Response piece by Jack Hernandez (mixed media ACEO)
Inspirational Piece by Jewel Beth Davis …
The Room
The air hangs in the room, stagnant. Antiseptically offensive.
Heavy machinery. Long pieces of shiny metal jutting out at different angles. Flat thinly padded divan. At the end of this bed of agony are two thick pieces of weighty cold steel, each formed in the shape of a half leg. The lower half, amputated at the knee. Two pieces of folded sheet partially cover the half-legs in an effort to mask their purpose. Without success.
I am afraid.
“Did anyone ever tell you this machine resembles an instrument of torture?” I say to the nurse. She makes a noncommittal sound and leaves the room.
I read while I wait. This is not allowed. The nurse reenters and tells me to lie down on the steel giant and wait. I obey. I search the room desperately for comfort. Anything to look at, to distract me, to fool my rampant imagination, even for a little while. But there is nothing. I am in a vacuum. The absence of music or any sound is deafening. I scan the walls for pictures, diplomas, charts, family photographs. Anything. But the walls are bare, bereft of all that is nonfunctional. The color of the walls is a combination of nonspecific grey, white, and off-white. The cabinets are angular and dark. The counters are completely clear except for a few unidentifiable instruments. The walls form angles.
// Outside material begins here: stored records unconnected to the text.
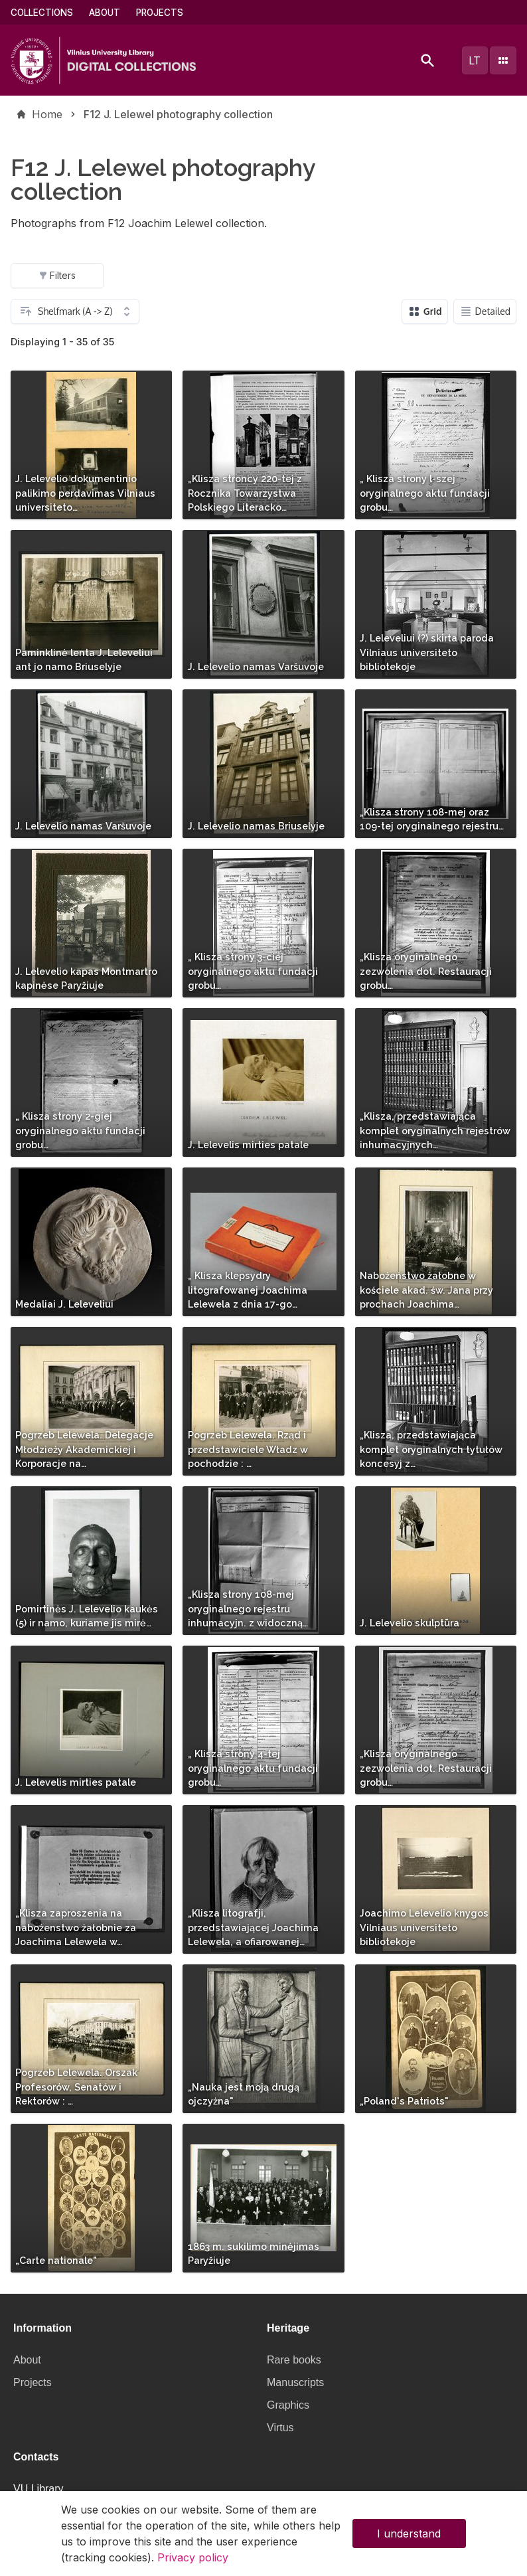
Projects (159, 12)
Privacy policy (192, 2562)
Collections (42, 12)
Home (47, 114)
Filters (57, 275)
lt (475, 60)
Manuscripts (295, 2382)
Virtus (280, 2427)
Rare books (294, 2359)
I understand (409, 2538)
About (104, 12)
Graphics (288, 2405)
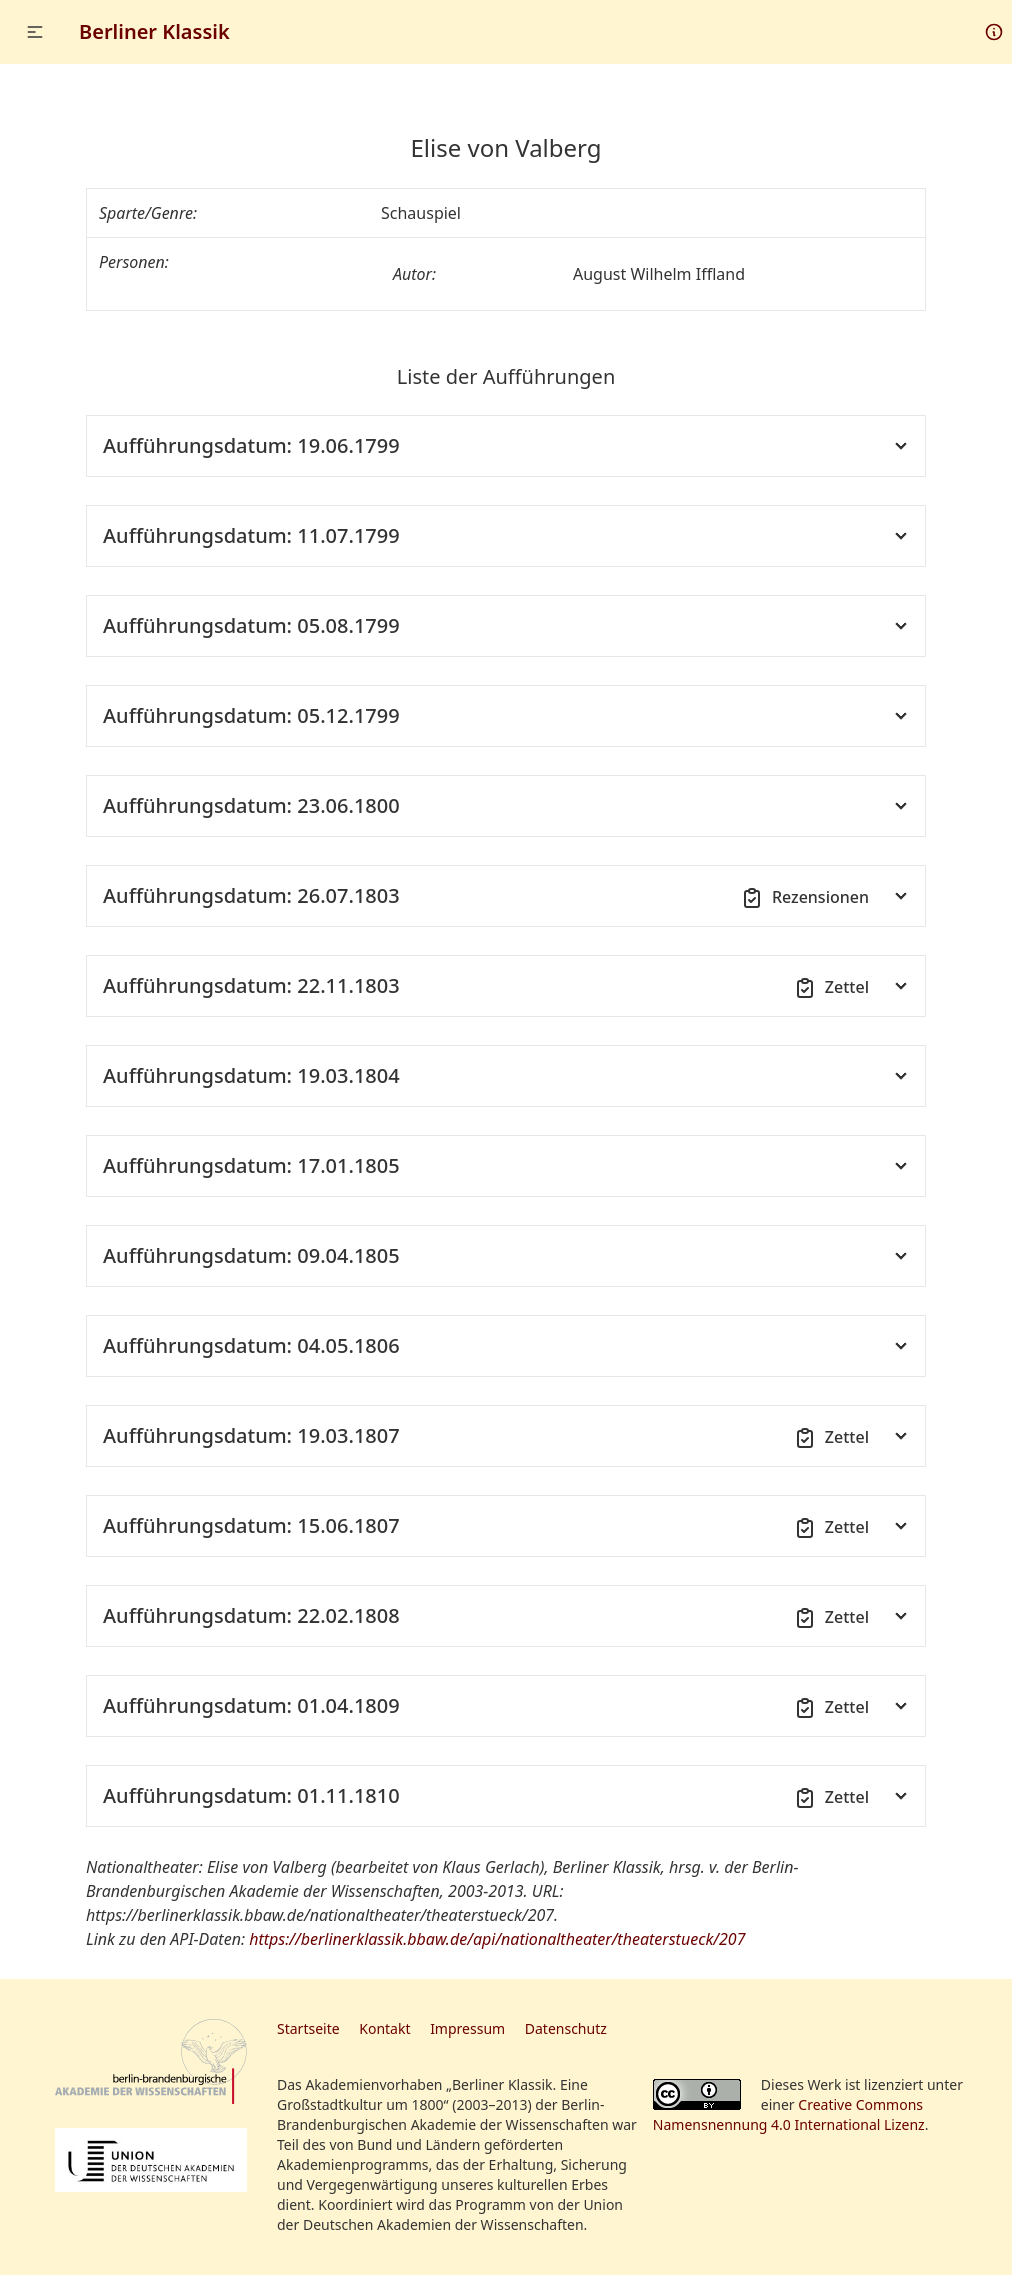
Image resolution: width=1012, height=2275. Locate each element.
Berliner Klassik (154, 31)
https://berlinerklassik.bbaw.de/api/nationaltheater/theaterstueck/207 (497, 1939)
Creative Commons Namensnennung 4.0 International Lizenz (789, 2114)
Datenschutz (566, 2028)
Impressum (467, 2028)
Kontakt (384, 2028)
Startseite (308, 2028)
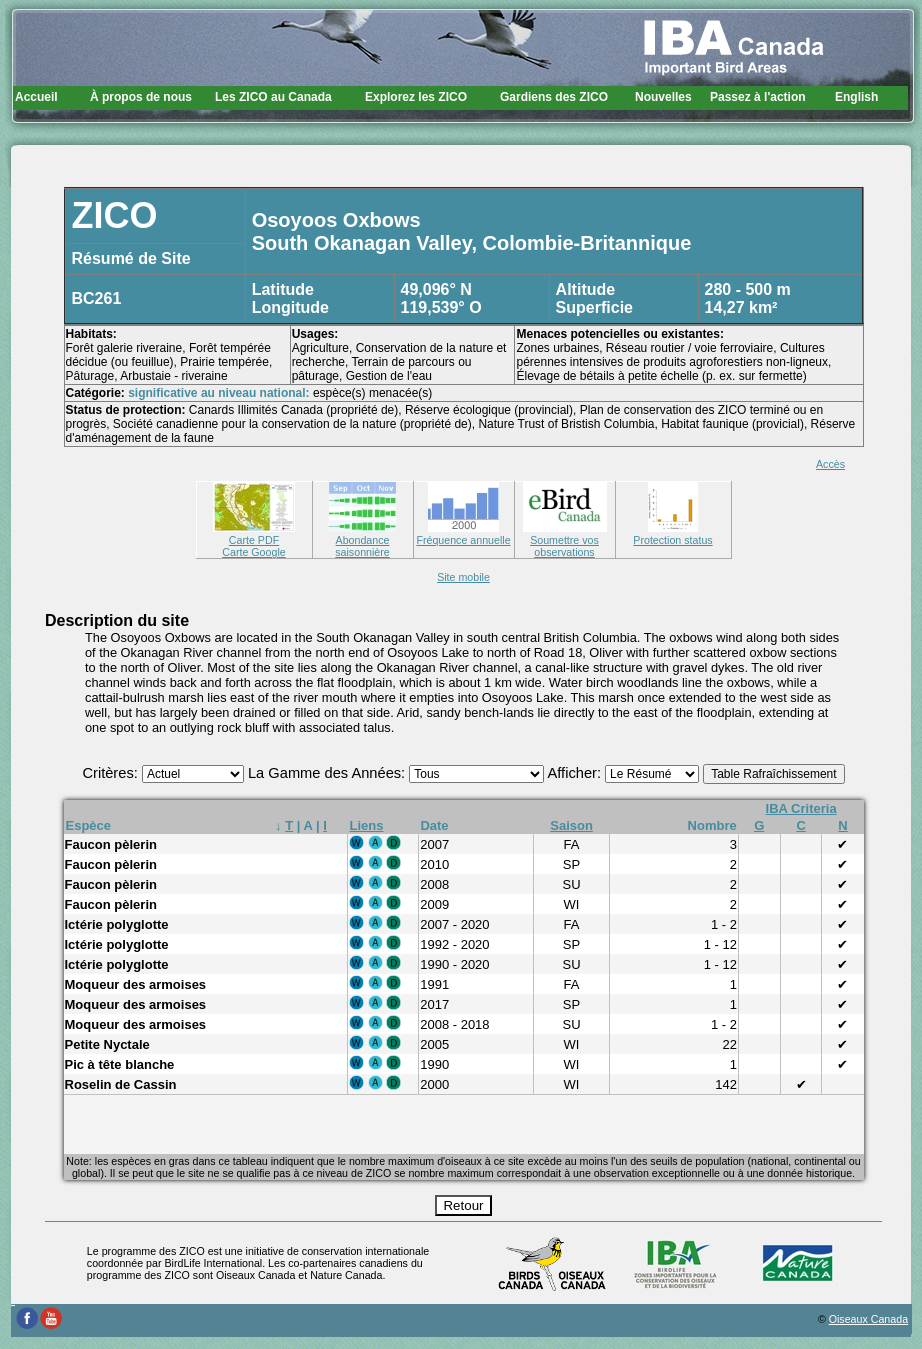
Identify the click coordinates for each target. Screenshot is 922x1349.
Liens (367, 825)
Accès (830, 464)
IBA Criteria (801, 808)
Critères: (111, 773)
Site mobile (463, 577)
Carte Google (253, 552)
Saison (571, 825)
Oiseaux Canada (868, 1319)
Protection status (672, 534)
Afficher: (577, 773)
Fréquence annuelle (463, 534)
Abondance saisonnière (362, 540)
My apprehension grows.
I think about the waiting room I’d just come from. It is filled to capacity with disparate styles of chairs, which I decide have been gathered haphazardly from a Morgan Memorial. Function vs. Form. I wonder what the doctor, this specialist, does with all his money. It has not gone to an interior decorator. I try to joke with myself. I think, I should have known something was wrong when each person exiting from the examination room was limping. Anything to avoid thinking of the impending examination. I feel alone and very young, much younger than I am.
The doctor enters the room. He is a thin, preoccupied man with a head far too large for his body. His face, his eyes also, are expressionless. His voice is quiet and flat. Just once, he smiles, a lovely smile, and his eyes are warm and sad. He is not unkind. He simply has no humor. This, in addition to everything else, makes me want to flee. My heart thuds.
He directs me by unwasted motion to place my generous, fleshy thighs in the half legs. One of the squares of sheet slips to the floor and my flesh is caught in the terrifying grip of cold, unforgiving metal. I want to run but I don’t. Doctors are gods and must be obeyed. The examination begins.